Other publications have similarly raised money from their most dedicated communities. At the end of last month, the London literary magazine The White Review reached a goal to raise more than $25,000 on the crowdfunding site Kickstarter. To those who pledged money, it offered incentives like a walk around London with the novelist Will Self and a limited print by the artist Rachel Whiteread. Guernica magazine raised more than $22,000, also last month, and Bomb magazine and McSweeney’s, among others, have succeeded in similar endeavors. The Rail offers those who donate $1,000 on its website dinner with its editors and contributors. Those who give $2,500 also receive one of Mr. Bui’s meditation works.

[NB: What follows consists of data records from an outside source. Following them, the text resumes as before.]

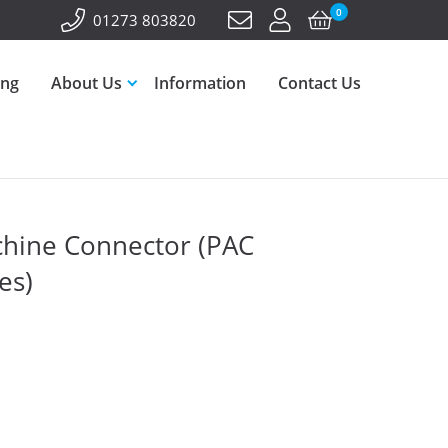
0
01273 803820
ing
About Us
Information
Contact Us
hine Connector (PAC
es)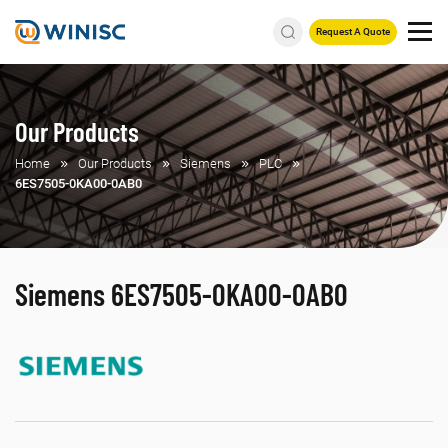
Request A Quote
Our Products
Home
Our Products
Siemens
PLC
6ES7505-0KA00-0AB0
Siemens 6ES7505-0KA00-0AB0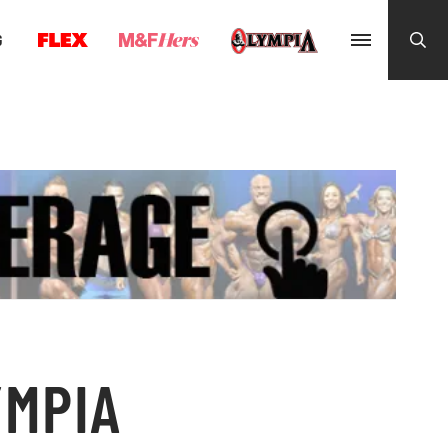
G
YMPIA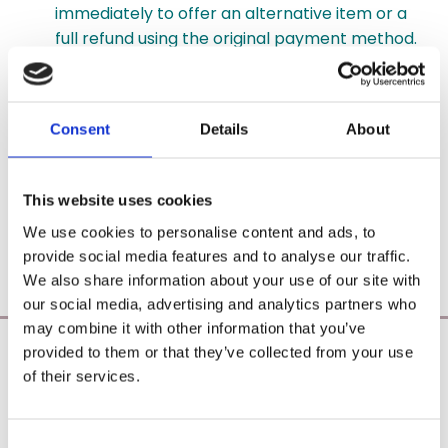
immediately to offer an alternative item or a
full refund using the original payment method.
Delivery & Rates: Standard shipping within
Ireland is handled via An Post at a flat rate of
Consent
Details
About
€6.95, with free shipping on orders over €55
(delivery estimates are 2–5 working days after
dispatch).
This website uses cookies
Delivery addresses cannot be modified once an
We use cookies to personalise content and ads, to
order has been submitted.
provide social media features and to analyse our traffic.
We also share information about your use of our site with
our social media, advertising and analytics partners who
may combine it with other information that you’ve
provided to them or that they’ve collected from your use
Poearoma Holistic
of their services.
Registered Business Name:
YZE holistic (CRO No. 692655) / Power Of Earth
Aromatherapy (CRO No. 680598)
Consent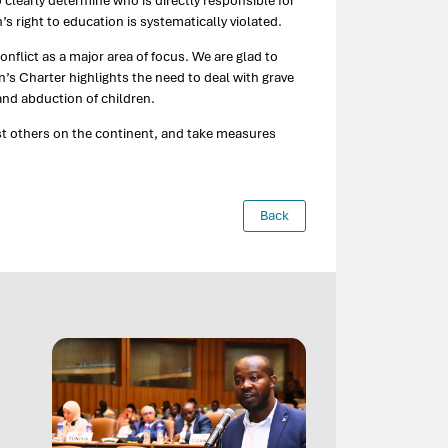
 clearly determine who is directly responsible for
s right to education is systematically violated.
lict as a major area of focus. We are glad to
’s Charter highlights the need to deal with grave
and abduction of children.
t others on the continent, and take measures
Back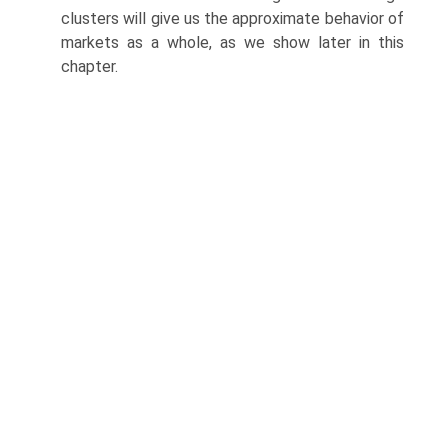
clusters will give us the approximate behavior of
markets as a whole, as we show later in this
chapter.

“I think it allows for this space where this cultural dialogue can happen unfettered by a drive for profit,” said Sara Christoph, The Rail’s managing director. “We can publish younger writers and older writers. We can cover controversial things.”
“For many years, I was complaining that there was this huge absence of a sense of community of artists, an intellectual discourse, a kind of Bohemia like there used to be in New York City,” said the artist Shirin Neshat, a supporter of The Rail. Mr. Bui, she said, has struggled against the odds to provide that community and connect artists who “don’t see each other anymore except at openings.”

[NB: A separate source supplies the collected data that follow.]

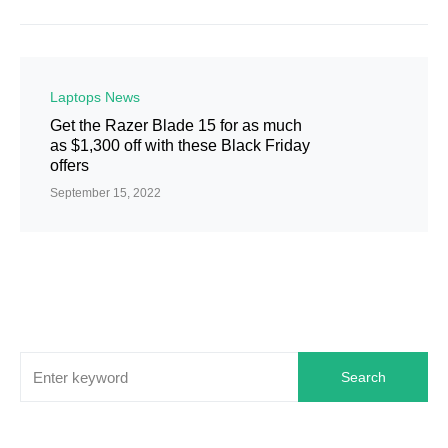
Laptops News
Get the Razer Blade 15 for as much
as $1,300 off with these Black Friday
offers
September 15, 2022
Search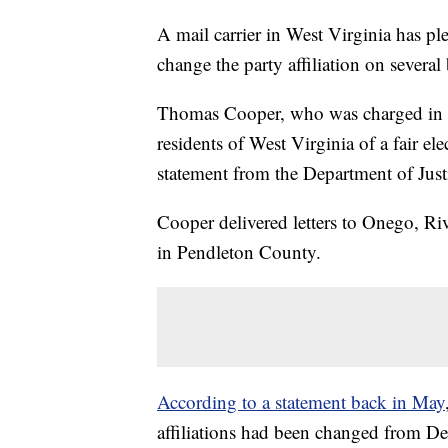
A mail carrier in West Virginia has ple
change the party affiliation on severa
Thomas Cooper, who was charged in
residents of West Virginia of a fair el
statement from the Department of Justi
Cooper delivered letters to Onego, Riv
in Pendleton County.
According to a statement back in May
affiliations had been changed from De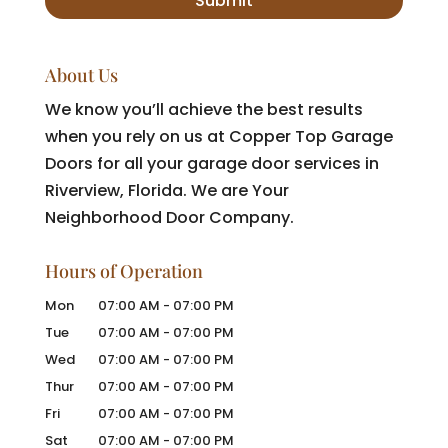
About Us
We know you’ll achieve the best results
when you rely on us at Copper Top Garage
Doors for all your garage door services in
Riverview, Florida. We are Your
Neighborhood Door Company.
Hours of Operation
Mon
07:00 AM
-
07:00 PM
Tue
07:00 AM
-
07:00 PM
Wed
07:00 AM
-
07:00 PM
Thur
07:00 AM
-
07:00 PM
Fri
07:00 AM
-
07:00 PM
Sat
07:00 AM
-
07:00 PM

Mr. Bui, who arrived in the United States from Vietnam in 1980, conceived of The Rail in 1998 as a kind of handout pamphlet, because he was tired of having endless debates with friends and other artists in Brooklyn bars.
“I was reminded of this Vietnamese proverb: When you argue with an intelligent person, you can’t win. When you argue with a stupid person, you can’t stop,” he said. “I thought, as long as we can kind of get together and transform that energy, it can be something good.”
Two years later, he sold a painting for $2,000 and borrowed an additional $500 from a friend, and the paper began printing more formally. It has a policy, Mr. Bui said, of allowing its editors and writers freedom.
“We respect individual voices,” Mr. Bui said. “We only edit grammar and occasionally fact-check, not the words. With every single piece, you can kind of figure out what age this person is.”
Each issue includes fiction — including translated works from around the world — and features reviews, conversations with artists that may run for pages and essays with titles like “The Overproduction of Intelligence: The Reshaping of Social Classes in the United States.” It now has two affiliate publications: The Third Rail, in Minneapolis, and The Miami Rail.
Mr. Bui lost 25 years’ worth of his own work, and a substantial portion of The Rail’s archives, when his studio flooded during Hurricane Sandy. His response was to help curate a sprawling 2013 show called “Come Together: Surviving Sandy,” centered on artists who had work lost or damaged in the storm. At many moments, the art critic Roberta Smith wrote in a review for The New York Times, “this egalitarian show makes palpable the greatness of New York’s real art world.”
His ambition now, he said, is to make sure The Rail is no longer existing month to month but can plan for the future. One of his favorite stories is about the painter Willem de Kooning.
“He was so poor that he could not afford to have people to model for him,” Mr. Bui said. “He would wander the streets of the Bowery, the fashion district. One day he found a mannequin, and he was so excited. He took it home, put his coat on it and set it up to paint. But then he started crying out of self-pity.”
Poverty, Mr. Bui said, can be profoundly important for creative endeavors. But only to a point.